* _YOUR OBJECTIVE_: Could you please find each line in the records that contains the word "шнуры" and copy it?

* _DATA FOR THIS TASK_:
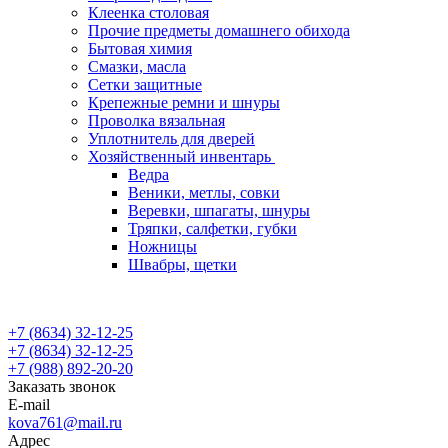
Клеенка столовая
Прочие предметы домашнего обихода
Бытовая химия
Смазки, масла
Сетки защитные
Крепежные ремни и шнуры
Проволка вязальная
Уплотнитель для дверей
Хозяйственный инвентарь
Ведра
Веники, метлы, совки
Веревки, шпагаты, шнуры
Тряпки, салфетки, губки
Ножницы
Швабры, щетки
+7 (8634) 32-12-25
+7 (8634) 32-12-25
+7 (988) 892-20-20
Заказать звонок
E-mail
kova761@mail.ru
Адрес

* _SOLUTION FOR THIS PROBLEM_:
Крепежные ремни и шнуры
Веревки, шпагаты, шнуры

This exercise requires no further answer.